Begrip voor verschillende scopes in tijd tussen ruimtelijke en sociale domeinen. Sommige domeinen een focus op de korte termijn en sommige op de lange termijn. Proberen om naar elkaar te luisteren om effectief samen te werken.
Staalmanpleinbuurt (Stedenbouw Studio Vinke)
3. De mogelijkheid om mee te groeien als woonkwaliteit
De huidige druk op de woningmarkt komt de woonkwaliteit niet ten goede. Het is goed mogelijk dat wat we nu bouwen, over een aantal jaar niet meer passend is. Daarom wordt de behoefte aan woningen die mee kunnen groeien met bewoners benadrukt. Deze flexibiliteit geeft ons mogelijkheden voor de toekomst. Dit zorgt ervoor dat mensen in hun wijk kunnen blijven wonen en dat sociaal kapitaal behouden blijft. Wijken moeten ruimte bieden voor wooncarrières. Bewoners moeten kunnen doorgroeien, zonder dat zij hun wijk hoeven te verlaten. Het draagt bij aan samenhangende buurten en vorm van woonkwaliteit.

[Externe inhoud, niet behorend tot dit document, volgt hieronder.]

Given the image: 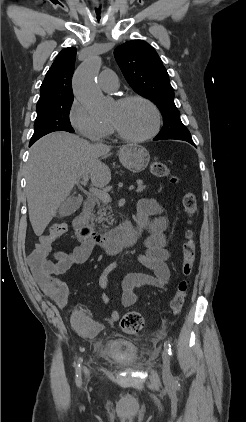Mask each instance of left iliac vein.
Here are the masks:
<instances>
[{
    "instance_id": "obj_1",
    "label": "left iliac vein",
    "mask_w": 246,
    "mask_h": 422,
    "mask_svg": "<svg viewBox=\"0 0 246 422\" xmlns=\"http://www.w3.org/2000/svg\"><path fill=\"white\" fill-rule=\"evenodd\" d=\"M162 376L165 381L171 379V370H170V357L166 350L162 351Z\"/></svg>"
}]
</instances>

De betaalbaarheid van woningen staat ook onder druk. Renovaties en verduurzaming maken woningen energiezuiniger, maar brengen hoge kosten met zich mee. Corporaties moeten deze investeringen doen en tegelijkertijd huurprijzen laag houden. Dit levert spanning op. Woonkwaliteit gaat echter verder dan fysieke verbeteringen. Ook sociale en ruimtelijke interventies zijn belangrijk. Samen zorgen deze voor een gezonde, betaalbare en inclusieve leefomgeving.
Belangrijkste punten:
Er is behoefte aan woningen die meegroeien met bewoners, zodat mensen in hun wijk kunnen blijven wonen.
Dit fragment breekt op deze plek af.